**Problem to solve:**
Line by line, copy the records below exactly and leave the pictures out.

**Dataset records:**
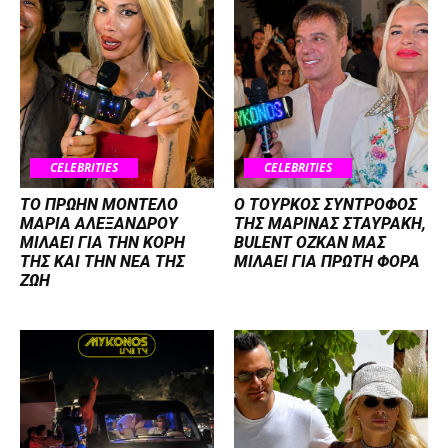
CELEBRITIES
CELEBRITIES
ΤΟ ΠΡΩΗΝ ΜΟΝΤΕΛΟ
Ο ΤΟΥΡΚΟΣ ΣΥΝΤΡΟΦΟΣ
ΜΑΡΙΑ ΑΛΕΞΑΝΔΡΟΥ
ΤΗΣ ΜΑΡΙΝΑΣ ΣΤΑΥΡΑΚΗ,
ΜΙΛΑΕΙ ΓΙΑ ΤΗΝ ΚΟΡΗ
BULENT OZKAN ΜΑΣ
ΤΗΣ ΚΑΙ ΤΗΝ ΝΕΑ ΤΗΣ
ΜΙΛΑΕΙ ΓΙΑ ΠΡΩΤΗ ΦΟΡΑ
ΖΩΗ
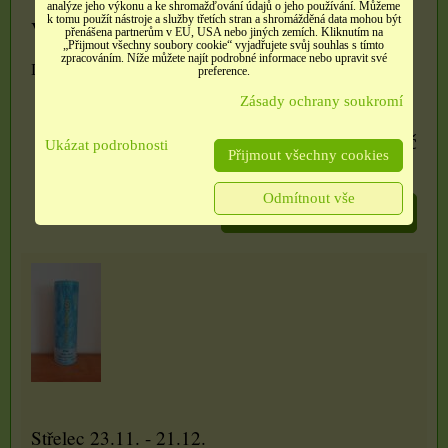
analýze jeho výkonu a ke shromažďování údajů o jeho používání. Můžeme
k tomu použít nástroje a služby třetích stran a shromážděná data mohou být
Váhy 23.9. - 23.10.
přenášena partnerům v EU, USA nebo jiných zemích. Kliknutím na
„Přijmout všechny soubory cookie“ vyjadřujete svůj souhlas s tímto
zpracováním. Níže můžete najít podrobné informace nebo upravit své
Dostupnost:
Skladem
preference.
Zásady ochrany soukromí
330 Kč
Ukázat podrobnosti
Přijmout všechny cookies
Odmítnout vše
ZVOLTE VARIANTU
Střelec 23.11. - 21.12.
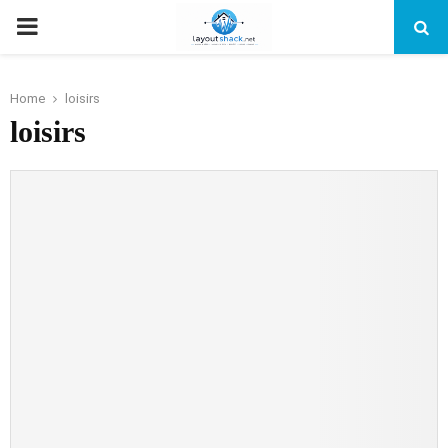
PRIMARY
MENU
Home
loisirs
loisirs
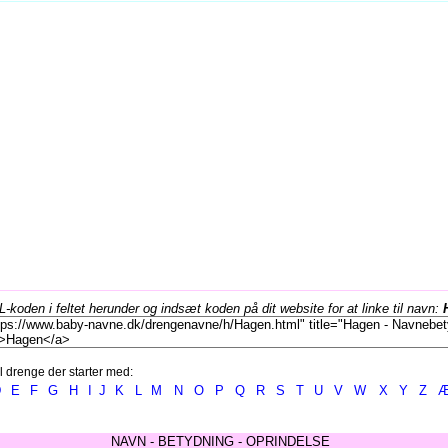
koden i feltet herunder og indsæt koden på dit website for at linke til navn:
l drenge der starter med:
D
E
F
G
H
I
J
K
L
M
N
O
P
Q
R
S
T
U
V
W
X
Y
Z
NAVN - BETYDNING - OPRINDELSE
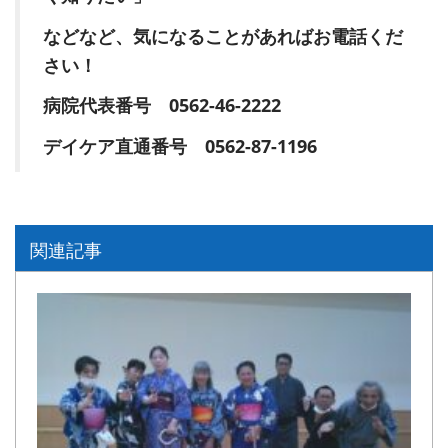
などなど、気になることがあればお電話くだ
さい！
病院代表番号 0562-46-2222
デイケア直通番号 0562-87-1196
関連記事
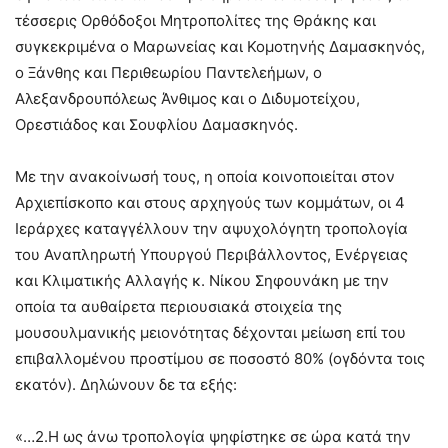
τέσσερις Ορθόδοξοι Μητροπολίτες της Θράκης και
συγκεκριμένα ο Μαρωνείας και Κομοτηνής Δαμασκηνός,
ο Ξάνθης και Περιθεωρίου Παντελεήμων, ο
Αλεξανδρουπόλεως Άνθιμος και ο Διδυμοτείχου,
Ορεστιάδος και Σουφλίου Δαμασκηνός.
Με την ανακοίνωσή τους, η οποία κοινοποιείται στον
Αρχιεπίσκοπο και στους αρχηγούς των κομμάτων, οι 4
Ιεράρχες καταγγέλλουν την αψυχολόγητη τροπολογία
του Αναπληρωτή Υπουργού Περιβάλλοντος, Ενέργειας
και Κλιματικής Αλλαγής κ. Νίκου Σηφουνάκη με την
οποία τα αυθαίρετα περιουσιακά στοιχεία της
μουσουλμανικής μειονότητας δέχονται μείωση επί του
επιβαλλομένου προστίμου σε ποσοστό 80% (ογδόντα τοις
εκατόν). Δηλώνουν δε τα εξής:
«…2.Η ως άνω τροπολογία ψηφίστηκε σε ώρα κατά την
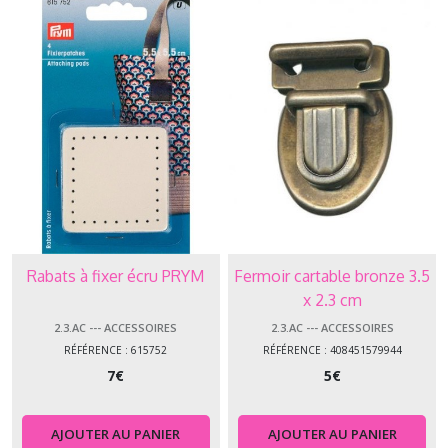
Rabats à fixer écru PRYM
Fermoir cartable bronze 3.5
x 2.3 cm
2.3.AC --- ACCESSOIRES
2.3.AC --- ACCESSOIRES
RÉFÉRENCE : 615752
RÉFÉRENCE : 408451579944
7
€
5
€
AJOUTER AU PANIER
AJOUTER AU PANIER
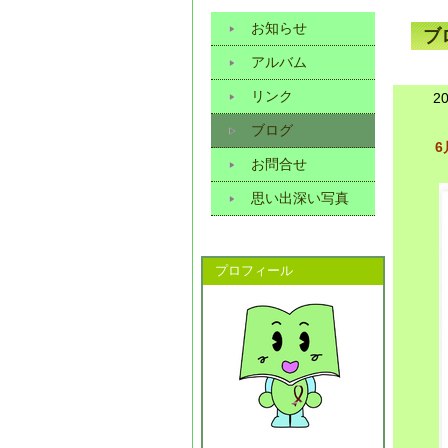
これらの特徴を有する生きた本の話しを
お知らせ
ブ
アルバム
リンク
2
ブログ
6
お問合せ
思い出深い写真
プロフィール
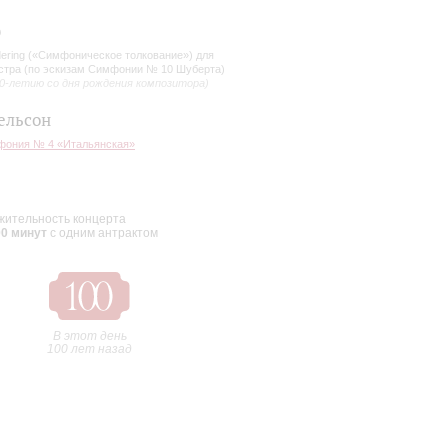
я пьесы – «слой
о
материй, оказывается
ering («Симфоническое толкование») для
стра (по эскизам Симфонии № 10 Шуберта)
им я сочинил своего рода
00-летию со дня рождения композитора)
се pianissimo и
а (Соната B-dur,
ельсон
нованными на фрагментах
ония № 4 «Итальянская»
робелы между одним
 в 1989 году под
ительность концерта
00 минут
с одним антрактом
В этот день
100 лет назад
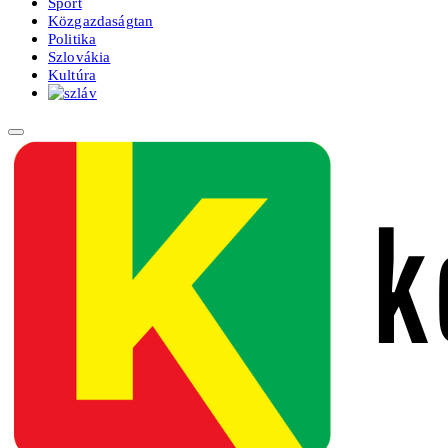
Sport
Közgazdaságtan
Politika
Szlovákia
Kultúra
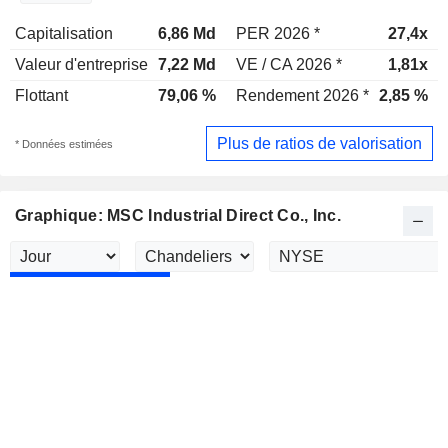
Capitalisation
6,86 Md
PER 2026 *
27,4x
Valeur d'entreprise
7,22 Md
VE / CA 2026 *
1,81x
Flottant
79,06 %
Rendement 2026 *
2,85 %
Plus de ratios de valorisation
* Données estimées
Graphique: MSC Industrial Direct Co., Inc.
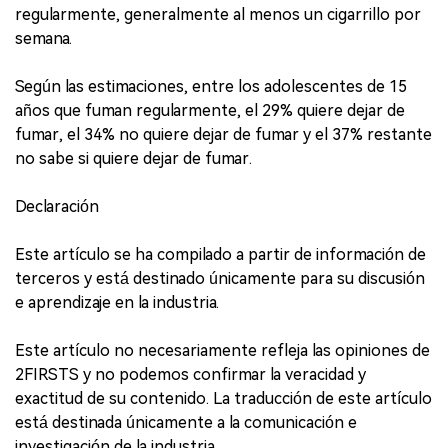
regularmente, generalmente al menos un cigarrillo por
semana.
Según las estimaciones, entre los adolescentes de 15
años que fuman regularmente, el 29% quiere dejar de
fumar, el 34% no quiere dejar de fumar y el 37% restante
no sabe si quiere dejar de fumar.
Declaración
Este artículo se ha compilado a partir de información de
terceros y está destinado únicamente para su discusión
e aprendizaje en la industria.
Este artículo no necesariamente refleja las opiniones de
2FIRSTS y no podemos confirmar la veracidad y
exactitud de su contenido. La traducción de este artículo
está destinada únicamente a la comunicación e
investigación de la industria.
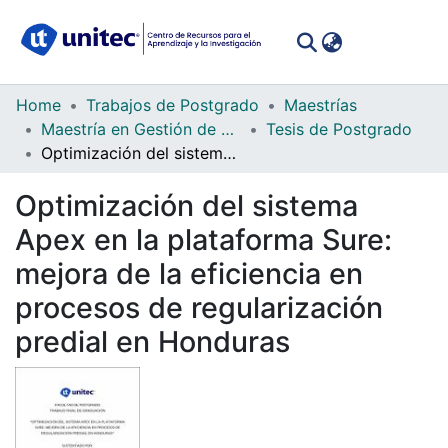
(curren
Log In
Communities
Home
Trabajos de Postgrado
Maestrías
&
Maestría en Gestión de Tecnologías de la Información
Tesis de Postgrado
Collections
Optimización del sistema Apex en la plataforma Sure: mejora de la eficiencia en procesos de regularización predial en Honduras
All of DSpace
Optimización del sistema
Apex en la plataforma Sure:
Statistics
mejora de la eficiencia en
procesos de regularización
predial en Honduras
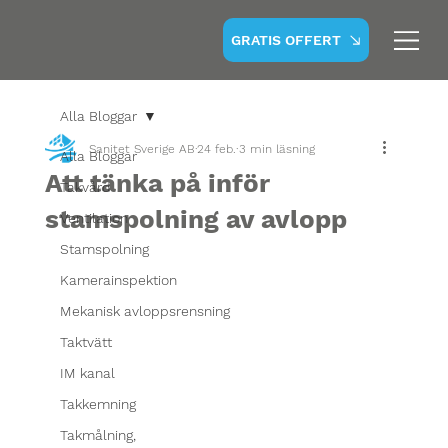
GRATIS OFFERT
Alla Bloggar
Sanitet Sverige AB
24 feb.
3 min läsning
Alla Bloggar
Att tänka på inför
Takvård
stamspolning av avlopp
Ventilation
Stamspolning
Kamerainspektion
Mekanisk avloppsrensning
Taktvätt
IM kanal
Takkemning
Takmålning,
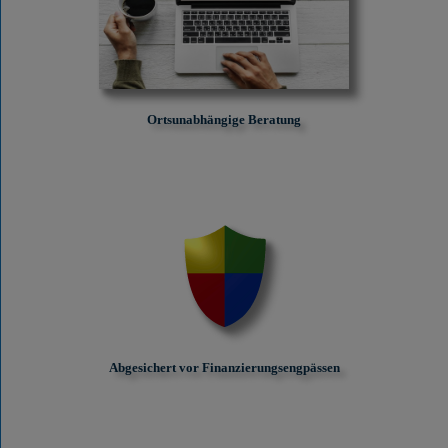
Ortsunabhängige Beratung
Abgesichert vor Finanzierungs­engpässen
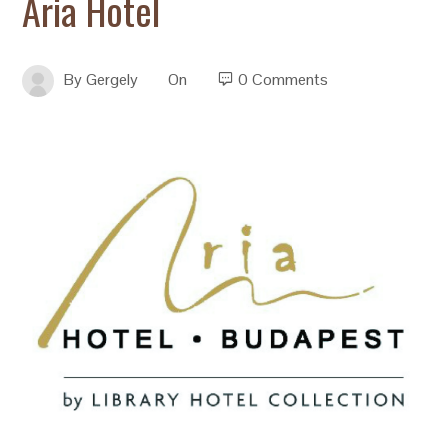
Aria Hotel
By
Gergely
On
0 Comments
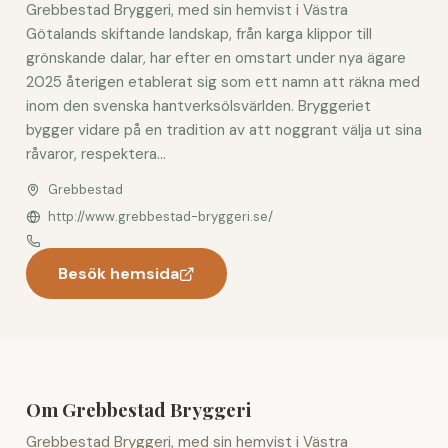
Grebbestad Bryggeri, med sin hemvist i Västra
Götalands skiftande landskap, från karga klippor till
grönskande dalar, har efter en omstart under nya ägare
2025 återigen etablerat sig som ett namn att räkna med
inom den svenska hantverksölsvärlden. Bryggeriet
bygger vidare på en tradition av att noggrant välja ut sina
råvaror, respektera...
Grebbestad
http://www.grebbestad-bryggeri.se/
Besök hemsida
Om Grebbestad Bryggeri
Grebbestad Bryggeri, med sin hemvist i Västra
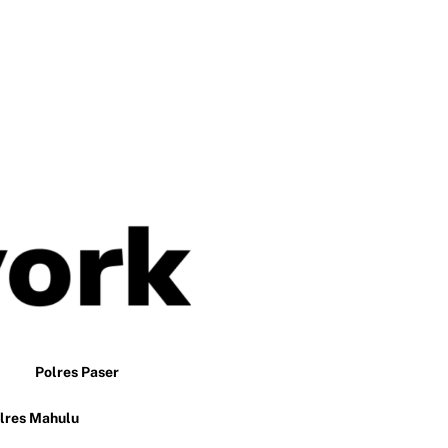
Polres Paser
lres Mahulu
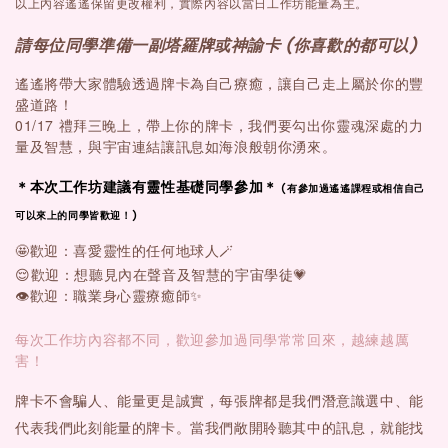
以上內容遙遙保留更改權利，實際內容以當日工作坊能量為主。
請每位同學準備一副塔羅牌或神諭卡 (你喜歡的都可以)
體驗透過牌卡為自己療癒，讓自己走上屬於你的豐
遙遙將帶大家
盛道路！
01/17 禮拜三晚上，帶上你的牌卡，我們要勾出你靈魂深處的力
量及智慧，與宇宙連結讓訊息如海浪般朝你湧來。
＊本次工作坊建議有靈性基礎同學參加＊
(有參加過遙遙課程或相信自己
可以來上的同學皆歡迎！)
🤩
🪄
歡迎：喜愛靈性的任何地球人
😌
💗
歡迎：想聽見內在聲音及智慧的宇宙學徒
👁️
歡迎：職業身心靈療癒師
✨
每次工作坊內容都不同，歡迎參加過同學常常回來，越練越厲
害！
牌卡不會騙人、能量更是誠實，每張牌都是我們潛意識選中、能
代表我們此刻能量的牌卡。當我們敞開聆聽其中的訊息，就能找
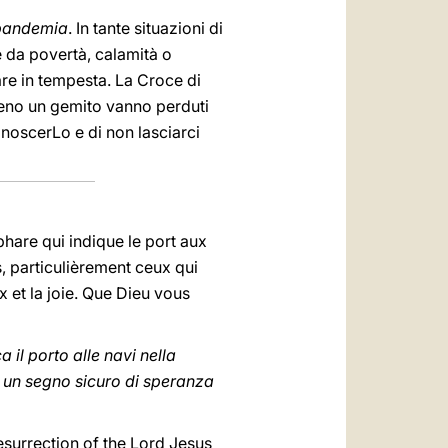
pandemia
. In tante situazioni di
 da povertà, calamità o
mare in tempesta. La Croce di
meno un gemito vanno perduti
onoscerLo e di non lasciarci
hare qui indique le port aux
, particulièrement ceux qui
x et la joie. Que Dieu vous
 il porto alle navi nella
, un segno sicuro di speranza
resurrection of the Lord Jesus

**Answer to this exercise:**
CELEBRITIES
CELEBRITIES
ΤΟ ΠΡΩΗΝ ΜΟΝΤΕΛΟ
Ο ΤΟΥΡΚΟΣ ΣΥΝΤΡΟΦΟΣ
ΜΑΡΙΑ ΑΛΕΞΑΝΔΡΟΥ
ΤΗΣ ΜΑΡΙΝΑΣ ΣΤΑΥΡΑΚΗ,
ΜΙΛΑΕΙ ΓΙΑ ΤΗΝ ΚΟΡΗ
BULENT OZKAN ΜΑΣ
ΤΗΣ ΚΑΙ ΤΗΝ ΝΕΑ ΤΗΣ
ΜΙΛΑΕΙ ΓΙΑ ΠΡΩΤΗ ΦΟΡΑ
ΖΩΗ
analýze jeho výkonu a ke shromažďování údajů o jeho používání. Můžeme
k tomu použít nástroje a služby třetích stran a shromážděná data mohou být
Váhy 23.9. - 23.10.
přenášena partnerům v EU, USA nebo jiných zemích. Kliknutím na
„Přijmout všechny soubory cookie“ vyjadřujete svůj souhlas s tímto
zpracováním. Níže můžete najít podrobné informace nebo upravit své
Dostupnost:
Skladem
preference.
Zásady ochrany soukromí
330 Kč
Ukázat podrobnosti
Přijmout všechny cookies
Odmítnout vše
ZVOLTE VARIANTU
Střelec 23.11. - 21.12.
PRIMARY
MENU
Home
loisirs
loisirs
koden i feltet herunder og indsæt koden på dit website for at linke til navn:
l drenge der starter med:
D
E
F
G
H
I
J
K
L
M
N
O
P
Q
R
S
T
U
V
W
X
Y
Z
NAVN - BETYDNING - OPRINDELSE
などなど、気になることがあればお電話くだ
さい！
病院代表番号 0562-46-2222
デイケア直通番号 0562-87-1196
関連記事
τέσσερις Ορθόδοξοι Μητροπολίτες της Θράκης και
συγκεκριμένα ο Μαρωνείας και Κομοτηνής Δαμασκηνός,
ο Ξάνθης και Περιθεωρίου Παντελεήμων, ο
Αλεξανδρουπόλεως Άνθιμος και ο Διδυμοτείχου,
Ορεστιάδος και Σουφλίου Δαμασκηνός.
Με την ανακοίνωσή τους, η οποία κοινοποιείται στον
Αρχιεπίσκοπο και στους αρχηγούς των κομμάτων, οι 4
Ιεράρχες καταγγέλλουν την αψυχολόγητη τροπολογία
του Αναπληρωτή Υπουργού Περιβάλλοντος, Ενέργειας
και Κλιματικής Αλλαγής κ. Νίκου Σηφουνάκη με την
οποία τα αυθαίρετα περιουσιακά στοιχεία της
μουσουλμανικής μειονότητας δέχονται μείωση επί του
επιβαλλομένου προστίμου σε ποσοστό 80% (ογδόντα τοις
εκατόν). Δηλώνουν δε τα εξής:
«…2.Η ως άνω τροπολογία ψηφίστηκε σε ώρα κατά την
Rabats à fixer écru PRYM
Fermoir cartable bronze 3.5
x 2.3 cm
2.3.AC --- ACCESSOIRES
2.3.AC --- ACCESSOIRES
RÉFÉRENCE : 615752
RÉFÉRENCE : 408451579944
7
€
5
€
AJOUTER AU PANIER
AJOUTER AU PANIER
これらの特徴を有する生きた本の話しを
お知らせ
ブ
アルバム
リンク
2
ブログ
6
お問合せ
思い出深い写真
プロフィール
я пьесы – «слой
о
материй, оказывается
ering («Симфоническое толкование») для
стра (по эскизам Симфонии № 10 Шуберта)
им я сочинил своего рода
00-летию со дня рождения композитора)
се pianissimo и
а (Соната B-dur,
ельсон
нованными на фрагментах
ония № 4 «Итальянская»
робелы между одним
 в 1989 году под
ительность концерта
00 минут
с одним антрактом
В этот день
100 лет назад
Sport
Közgazdaságtan
Politika
Szlovákia
Kultúra
Capitalisation
6,86 Md
PER 2026 *
27,4x
Valeur d'entreprise
7,22 Md
VE / CA 2026 *
1,81x
Flottant
79,06 %
Rendement 2026 *
2,85 %
Plus de ratios de valorisation
* Données estimées
Graphique: MSC Industrial Direct Co., Inc.
regularmente, generalmente al menos un cigarrillo por
semana.
Según las estimaciones, entre los adolescentes de 15
años que fuman regularmente, el 29% quiere dejar de
fumar, el 34% no quiere dejar de fumar y el 37% restante
no sabe si quiere dejar de fumar.
Declaración
Este artículo se ha compilado a partir de información de
terceros y está destinado únicamente para su discusión
e aprendizaje en la industria.
Este artículo no necesariamente refleja las opiniones de
2FIRSTS y no podemos confirmar la veracidad y
exactitud de su contenido. La traducción de este artículo
está destinada únicamente a la comunicación e
investigación de la industria.
(curren
Log In
Communities
Home
Trabajos de Postgrado
Maestrías
&
Maestría en Gestión de Tecnologías de la Información
Tesis de Postgrado
Collections
Optimización del sistema Apex en la plataforma Sure: mejora de la eficiencia en procesos de regularización predial en Honduras
All of DSpace
Optimización del sistema
Apex en la plataforma Sure:
Statistics
mejora de la eficiencia en
procesos de regularización
predial en Honduras
GRATIS OFFERT
Alla Bloggar
Sanitet Sverige AB
24 feb.
3 min läsning
Alla Bloggar
Att tänka på inför
Takvård
stamspolning av avlopp
Ventilation
Stamspolning
Kamerainspektion
Mekanisk avloppsrensning
Taktvätt
IM kanal
Takkemning
Takmålning,
Ortsunabhängige Beratung
Abgesichert vor Finanzierungs­engpässen
Aria Hotel
By
Gergely
On
0 Comments
Grebbestad Bryggeri, med sin hemvist i Västra
Götalands skiftande landskap, från karga klippor till
grönskande dalar, har efter en omstart under nya ägare
2025 återigen etablerat sig som ett namn att räkna med
inom den svenska hantverksölsvärlden. Bryggeriet
bygger vidare på en tradition av att noggrant välja ut sina
råvaror, respektera...
Grebbestad
http://www.grebbestad-bryggeri.se/
Besök hemsida
Om Grebbestad Bryggeri
Grebbestad Bryggeri, med sin hemvist i Västra
Polres Paser
lres Mahulu
以上內容遙遙保留更改權利，實際內容以當日工作坊能量為主。
請每位同學準備一副塔羅牌或神諭卡 (你喜歡的都可以)
體驗透過牌卡為自己療癒，讓自己走上屬於你的豐
遙遙將帶大家
盛道路！
01/17 禮拜三晚上，帶上你的牌卡，我們要勾出你靈魂深處的力
量及智慧，與宇宙連結讓訊息如海浪般朝你湧來。
＊本次工作坊建議有靈性基礎同學參加＊
(有參加過遙遙課程或相信自己
可以來上的同學皆歡迎！)
🤩
🪄
歡迎：喜愛靈性的任何地球人
😌
💗
歡迎：想聽見內在聲音及智慧的宇宙學徒
👁️
歡迎：職業身心靈療癒師
✨
每次工作坊內容都不同，歡迎參加過同學常常回來，越練越厲
害！
牌卡不會騙人、能量更是誠實，每張牌都是我們潛意識選中、能
代表我們此刻能量的牌卡。當我們敞開聆聽其中的訊息，就能找
pandemia
. In tante situazioni di
 da povertà, calamità o
mare in tempesta. La Croce di
meno un gemito vanno perduti
onoscerLo e di non lasciarci
hare qui indique le port aux
, particulièrement ceux qui
x et la joie. Que Dieu vous
 il porto alle navi nella
, un segno sicuro di speranza
resurrection of the Lord Jesus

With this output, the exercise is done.